In [3]:
import torch
import numpy as np
import pandas as pd

from tqdm.notebook import tqdm
import IPython.display as ipd
import matplotlib.pyplot as plt
import plotly.express as px

from texts import test_text, poem_texts
from utils import inference

device = 'cuda:1'
SAMPLE_RATE = 22050

# Generation of test samples

## Generating hard long samples

In [None]:
for text in poem_texts:
    audio = inference(text, speed=1.0)
    ipd.display(ipd.Audio(audio[0, 0, 0]), rate=SAMPLE_RATE)

## Generating sample with different speed

In [None]:
for speed in [0.7, 1.0, 1.3]:
    audio = inference(test_text, speed=speed)
    ipd.display(ipd.Audio(audio[0, 0, 0]), rate=SAMPLE_RATE)

# Quality estimation

## Loading Mean Opinion Score (MOS) estimator
MOS - metric for audio quality estimation, range is between [0-5] 0 - Bad quality, 5 - Perfect quality.

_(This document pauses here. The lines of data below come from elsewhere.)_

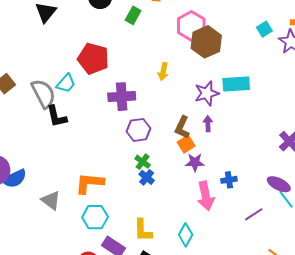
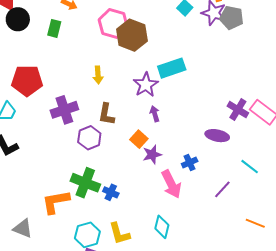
brown L-shape: (182, 127) -> (106, 114), moved
green cross: (143, 162) -> (85, 183), moved, size x1.8
blue cross: (147, 177) -> (111, 192), moved
purple ellipse: (279, 184) -> (217, 136), moved
cyan hexagon: (95, 217) -> (87, 235), moved

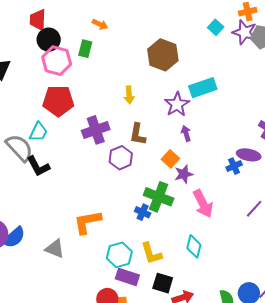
pink hexagon: (113, 24) -> (57, 61), moved
blue cross: (190, 163) -> (234, 166), moved
green cross: (85, 183) -> (159, 197), moved

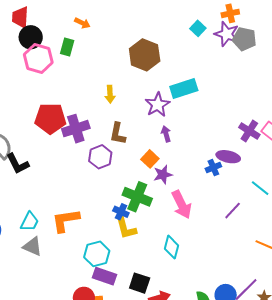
red pentagon: (58, 101) -> (50, 118), moved
cyan trapezoid: (38, 132) -> (29, 222), moved
yellow L-shape: (151, 253) -> (126, 228), moved

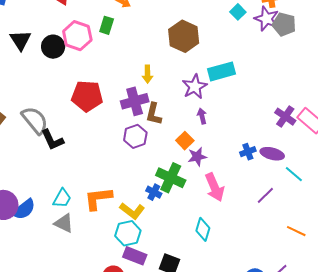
black circle: (31, 37) -> (53, 47), moved
purple cross: (76, 129) -> (135, 101), moved
purple ellipse: (228, 157) -> (272, 154), moved
yellow L-shape: (126, 228) -> (132, 211), moved, turned -40

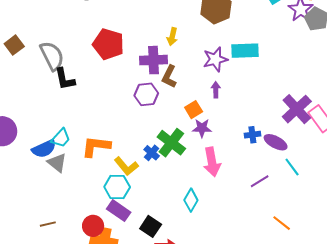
purple cross: (285, 117) -> (297, 109), size x1.4
blue semicircle: (24, 209) -> (44, 149), moved

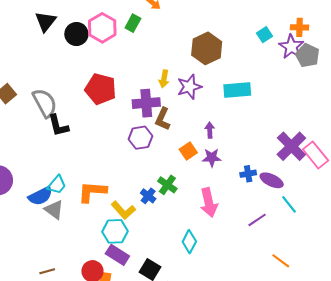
purple star: (215, 59) -> (189, 87), moved
purple star: (202, 128) -> (212, 158), moved
green cross: (171, 143) -> (167, 185), size x0.7

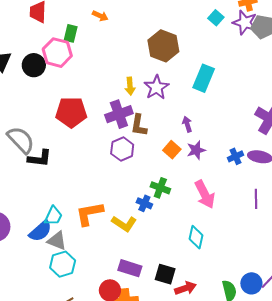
green rectangle: (133, 23) -> (71, 33), moved
cyan rectangle: (237, 90) -> (204, 78), turned -48
black L-shape: (58, 126) -> (40, 158), turned -55
purple line: (257, 220) -> (256, 199), turned -42
cyan hexagon: (115, 231) -> (63, 264), moved

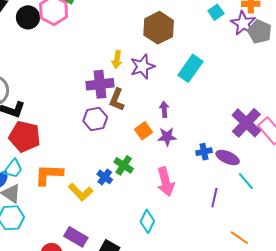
red pentagon: (71, 112) -> (25, 137), moved

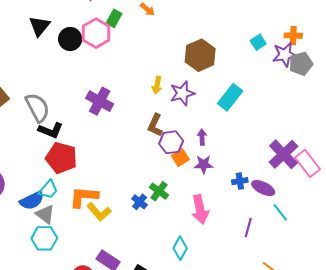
purple star: (243, 23) -> (285, 55), turned 30
gray pentagon: (260, 32) -> (301, 64), turned 30
purple cross: (100, 84) -> (100, 101), moved, turned 32
purple hexagon: (95, 119) -> (171, 142), moved
yellow L-shape: (80, 192) -> (99, 212), moved

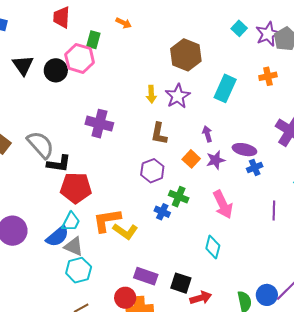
orange cross: (293, 36) -> (268, 76), moved
purple hexagon: (171, 142) -> (152, 171), moved
purple ellipse: (263, 188) -> (244, 150), moved

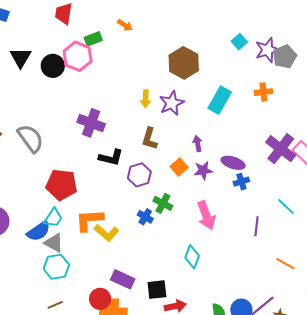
green rectangle: (93, 40) -> (93, 39), turned 48
black L-shape: (59, 164) -> (111, 158), moved
black square: (181, 283) -> (157, 290), turned -30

Actually it was trained on English language, but i've found that for other languages it also correlates with quality.
P.S. it is expensive to train on Georgian, from my research i found that for Georgian language greater than 3.5 is already ok using this model.

In [4]:
device = 'cpu'
predictor = torch.hub.load("tarepan/SpeechMOS:v1.2.0", "utmos22_strong", trust_repo=True)
predictor = predictor.to(device)
predictor.eval()
print("MOS estimator Loaded!")

Using cache found in /home/icegas/.cache/torch/hub/tarepan_SpeechMOS_v1.2.0





Loading test text phrases

In [5]:
with open('test_texts.txt', 'r') as f:
    texts = f.readlines()

1. Estimation of mos scores for each sample
2. Plotting histogram for scores

In [None]:
moses = []
for t in texts:
    #estimation with normal speed
    audio = inference(t, speed=1.0)
    moses.append(
        torch.from_numpy(
            audio[0][0, 0]
        )
    )

In [None]:
fig = px.histogram(x=moses)
fig.show()

# Performance analysis

1. Creating dataframe for 32, 64, 256, 512 characters
2. Adding results for cpu and gpu (i9 and RTX 4090 (24GB))
3. Plotting results

In [None]:
from time import time
df = {
    'device' : [], 
    'number of characters' : [], 
    'inference time' : [],
    'duration in seconds' : []
}
#Number of experiments for each 
#number of characters
run_samples = 100
character_sizes = [32, 64, 256, 512]
text = poem_texts[0]

for device in ['cpu', 'cuda:1']:
    for ch_size in tqdm(character_sizes):
        input_text = text[:ch_size]

        for _ in range(run_samples):
            t = time()
            audio = inference(input_text, speed=1.0)
            dt = time() - t

            df['device'].append(device)
            df['number of characters'].append(ch_size)
            df['inference time'].append(dt)
            df['duration in seconds'].append(
                audio.shape[-1] / SAMPLE_RATE
            )
df = pd.DataFrame(df)
df.head(2)

In [None]:
fig = px.box(df, x='number of characters', y='inference time', color='device')
fig.show()
fig = px.box(df, x='duration in seconds', y='inference time', color='device')
fig.show()